The second article that made my eyes bug had to do with Viacom suing YouTube and parent megaCorporation Googe (caveat: Google runs Blogger and Blogspot, as well as my all-time favorite, gmail. So, I don't wanna say anything bad about sweet, sweet Google. Ha ha, Googe!) for running clips from its various networks including, most infamously - at least for me - Stephen Colbert. But this includes stuff from MTV, VH1, Comedy Central, BET, and CBS. I'm sure there's more, but who cares? (They also own Blockbuster, which shows you how generally clueless they are.) And they're suing them for 1,000,000,000 dollars!

But why, o Why, would you want to tear down free publicity?
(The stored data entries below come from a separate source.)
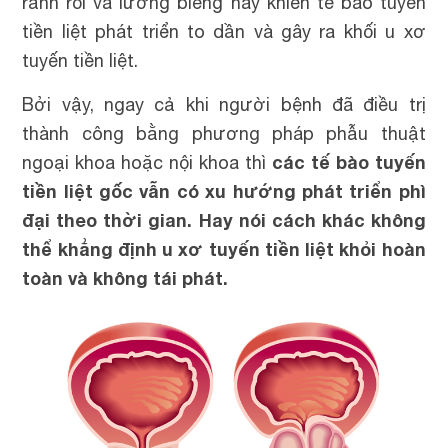
rảnh rỗi và lường biếng này khiến tế bào tuyến
tiền liệt phát triển to dần và gây ra khối u xơ
tuyến tiền liệt.
Bởi vậy, ngay cả khi người bệnh đã điều trị
thành công bằng phương pháp phẫu thuật
các tế bào tuyến
ngoại khoa hoặc nội khoa thì
tiền liệt gốc vẫn có xu hướng phát triển phì
đại theo thời gian. Hay nói cách khác không
thể khẳng định u xơ tuyến tiền liệt khỏi hoàn
toàn và không tái phát.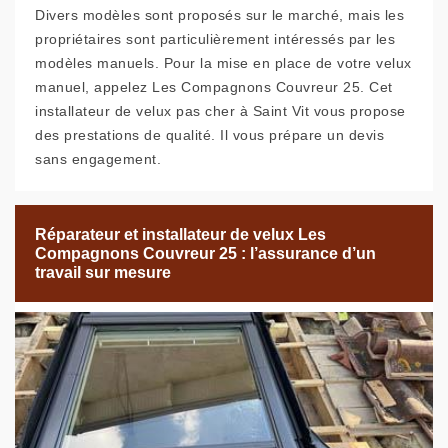
Divers modèles sont proposés sur le marché, mais les
propriétaires sont particulièrement intéressés par les
modèles manuels. Pour la mise en place de votre velux
manuel, appelez Les Compagnons Couvreur 25. Cet
installateur de velux pas cher à Saint Vit vous propose
des prestations de qualité. Il vous prépare un devis
sans engagement.
Réparateur et installateur de velux Les
Compagnons Couvreur 25 : l’assurance d’un
travail sur mesure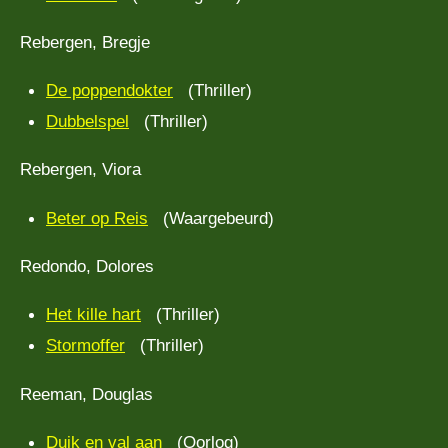
Rebergen, Bregje
De poppendokter
(Thriller)
Dubbelspel
(Thriller)
Rebergen, Viora
Beter op Reis
(Waargebeurd)
Redondo, Dolores
Het kille hart
(Thriller)
Stormoffer
(Thriller)
Reeman, Douglas
Duik en val aan
(Oorlog)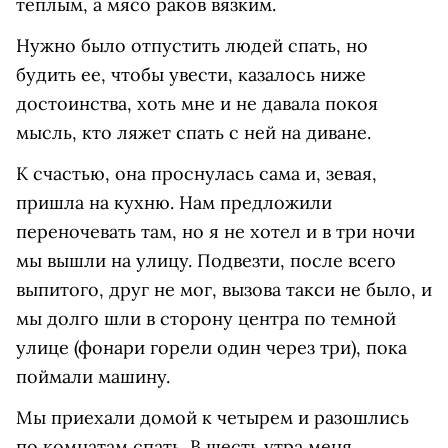
теплым, а мясо раков вязким.
Нужно было отпустить людей спать, но
будить ее, чтобы увести, казалось ниже
достоинства, хоть мне и не давала покоя
мысль, кто ляжет спать с ней на диване.
К счастью, она проснулась сама и, зевая,
пришла на кухню. Нам предложили
переночевать там, но я не хотел и в три ночи
мы вышли на улицу. Подвезти, после всего
выпитого, друг не мог, вызова такси не было, и
мы долго шли в сторону центра по темной
улице (фонари горели один через три), пока
поймали машину.
Мы приехали домой к четырем и разошлись
по комнатам спать. В шесть утра меня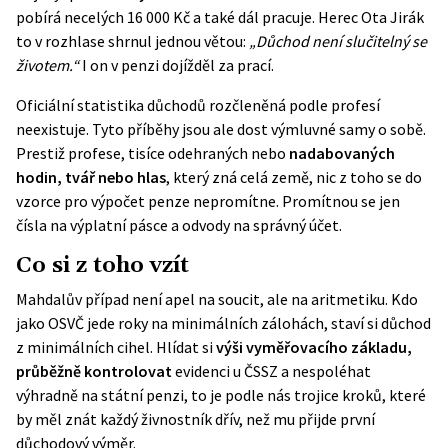
pobírá necelých 16 000 Kč a také dál pracuje. Herec Ota Jirák
to v rozhlase shrnul jednou větou:
„Důchod není slučitelný se
životem.“
I on v penzi dojížděl za prací.
Oficiální statistika důchodů rozčleněná podle profesí
neexistuje. Tyto příběhy jsou ale dost výmluvné samy o sobě.
Prestiž profese, tisíce odehraných nebo
nadabovaných
hodin, tvář nebo hlas
, který zná celá země, nic z toho se do
vzorce pro výpočet penze nepromítne. Promítnou se jen
čísla na výplatní pásce a odvody na správný účet.
Co si z toho vzít
Mahdalův případ není apel na soucit, ale na aritmetiku. Kdo
jako OSVČ jede roky na minimálních zálohách, staví si důchod
z minimálních cihel. Hlídat si
výši vyměřovacího základu,
průběžně kontrolovat
evidenci u ČSSZ a nespoléhat
výhradně na státní penzi, to je podle nás trojice kroků, které
by měl znát každý živnostník dřív, než mu přijde první
důchodový výměr.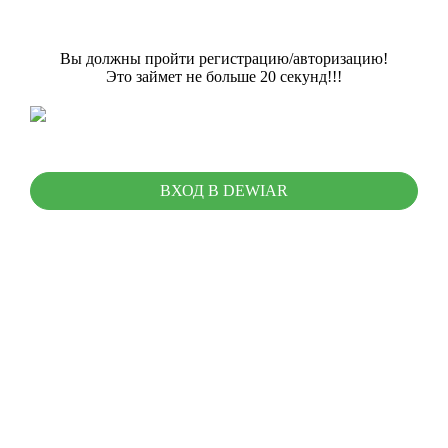
Вы должны пройти регистрацию/авторизацию!
Это займет не больше 20 секунд!!!
ВХОД В DEWIAR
I'm all against piracy. I'm sorry. I think it's stealing. So, unless the artist comes out and says, 'Get this however you get it' or whatever, I'd rather go through the proper channels and try to pay those who put in the work. But YouTube isn't piracy. It doesn't work (generally speaking) as blanket bootlegging. I could see if they posted entire hour-and-a-half long movies. Maybe. But the sound and visual quality's so bad that, if I could, I would prefer to get them through other, higher-def, channels. But Colbert/The Daily Show, etc., generally isn't available through those channels. And Colbert's earned his name and fame in a way unprecedented 10 years ago.

Through YouTube.

1 comment:

  1. I don't know anything about that second subject but as to your comments about the first, I must say that for a Calvinist type like yourself, that's some very good thinking. I couldn't agree more!